Database Scaling Pattern #1: Read Replicas
Read replicas allow data to be available for reading across any number of servers, called “slaves”. One server remains the “master” and accepts any incoming write requests, along with read requests. This technique is common for relational databases, as most vendors support replication of data to multiple read-only servers. The more read replicas installed, the more read-based queries may be scaled.
In addition to supporting a greater scale of read-only queries, the read replica strategy is used to offload long-running reports that require long-running queries to dedicated servers and away from typical user traffic. This technique is also used for high availability of the database, since the master read/write server can be replaced by a slave server as it is an exact copy.
To take advantage of the read replica scaling technique, applications must be designed to direct read-based queries to any one of the read replicas, while directing database changes (create, update, delete) to the master server. As you likely noted, this technique works best when you have limited data changes but need to scale out read queries.
Database Scaling Pattern #2: Multi-Master
While the read replica technique allows for scaling out reads, what happens if you need to scale out to a large number of writes as well? The multi-master technique may be used to allow any client to write data to any database server. This enables all read replicas to be a master rather than just slaves. This enables applications to scale out the number of reads and writes. However, this also requires that our applications generate universally unique identifiers, also known as “UUIDs”, or sometimes referring to as globally unique identifiers or “GUIDs”. Otherwise, two rows in the same table on two different servers might result in the same ID, causing a data collision during the multi-master replication process.
Database Scaling Pattern #3: Partitioning
Very large data sets often produce so much data that any one server cannot access or modify the data by itself without severly impacting scale and performance. This kind of problem cannot be solved through read replicas or multi-master designs. Instead, the data must be separated in some way to allow it to be easily accessible.
Horizontal partitioning, also called “sharding”, distributes data across servers. Data may be partioned to different server(s) based on a specific customer/tenant, date range, or other sharding scheme. Vertical partioning separates the data associated to a single table and groups it into frequently accessed and rarely accessed. The pattern chosen allows for the database and database cache to manage less information at once. In some cases, data patterns may be selected to move data across multiple filesystems for parallel reading and therefore increased performance.

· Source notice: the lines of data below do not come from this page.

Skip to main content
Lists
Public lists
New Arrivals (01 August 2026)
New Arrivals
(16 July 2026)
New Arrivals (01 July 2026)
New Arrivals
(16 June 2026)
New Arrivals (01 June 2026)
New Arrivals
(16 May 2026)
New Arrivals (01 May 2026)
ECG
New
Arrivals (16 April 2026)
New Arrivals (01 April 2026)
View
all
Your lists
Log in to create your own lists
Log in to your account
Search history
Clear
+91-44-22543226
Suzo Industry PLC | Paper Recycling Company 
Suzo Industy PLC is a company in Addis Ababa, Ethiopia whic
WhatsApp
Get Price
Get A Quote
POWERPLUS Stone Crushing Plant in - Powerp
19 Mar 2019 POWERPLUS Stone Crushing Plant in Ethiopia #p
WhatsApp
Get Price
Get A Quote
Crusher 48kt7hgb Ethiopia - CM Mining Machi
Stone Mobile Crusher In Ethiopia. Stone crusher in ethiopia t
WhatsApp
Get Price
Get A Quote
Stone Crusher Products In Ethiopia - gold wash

Database Scaling Pattern #4: Connection Pooling
When an application needs to communicate with a database, it will need to make a client connection, send the requested query, and receive the results from the database. Since there is network overhead associated with establishing the client connection to the database, connections are often established by the application server initially, then the connection is reused. As you scale your application, you will want to have more connections available to service each incoming request. This technique is called connection pooling.
With connection pooling, the application server creates a pool of connections to the database, preventing the need to establish a new database connection on each incoming request.

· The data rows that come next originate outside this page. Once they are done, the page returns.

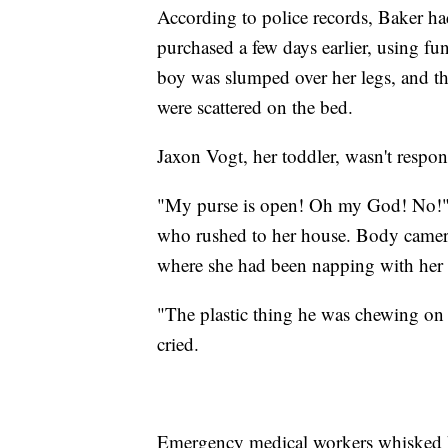
According to police records, Baker had
purchased a few days earlier, using f
boy was slumped over her legs, and the
were scattered on the bed.
Jaxon Vogt, her toddler, wasn't respo
"My purse is open! Oh my God! No!" 
who rushed to her house. Body camera 
where she had been napping with her
"The plastic thing he was chewing on w
cried.
Emergency medical workers whisked he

Database Scaling Pattern #5: Connection Load Balancing
Each database vendor is designed to handle a maximum number of client connections from application servers. This means that as you scale your software, a database will be required to handle more concurrent connections from the increasing number of application servers available. To overcome this limitation while ensuring your application scales, a technique known as connecting load balancing is required.

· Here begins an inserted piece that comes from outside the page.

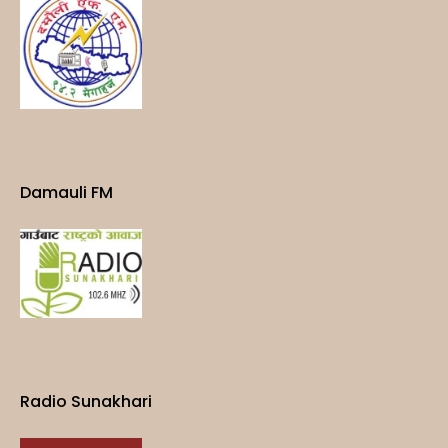
Damauli FM
Radio Sunakhari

A database load balancer supports a higher number of concurrent connections from your application servers. The balancer is then responsible for distributing the incoming database query to one of the available servers using its connection pool. This not only reduces the number of overall client connections that a database must support, it also removes the need for applications to perform connection failover to another server in the event of a database server failure. Instead, the load balancer handles this job directly.